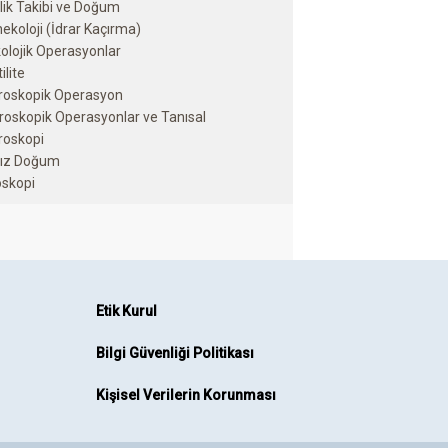
lik Takibi ve Doğum
nekoloji (İdrar Kaçırma)
olojik Operasyonlar
ilite
roskopik Operasyon
roskopik Operasyonlar ve Tanısal
roskopi
sız Doğum
Etik Kurul
Bilgi Güvenliği Politikası
Kişisel Verilerin Korunması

_ _ _

* YOUR TASK:
Aside from its pictures, the listing must be given again in full, exactly as it appears.

* RESPONSE AREA:
lik Takibi ve Doğum
nekoloji (İdrar Kaçırma)
olojik Operasyonlar
ilite
roskopik Operasyon
roskopik Operasyonlar ve Tanısal
roskopi
sız Doğum
Etik Kurul
Bilgi Güvenliği Politikası
Kişisel Verilerin Korunması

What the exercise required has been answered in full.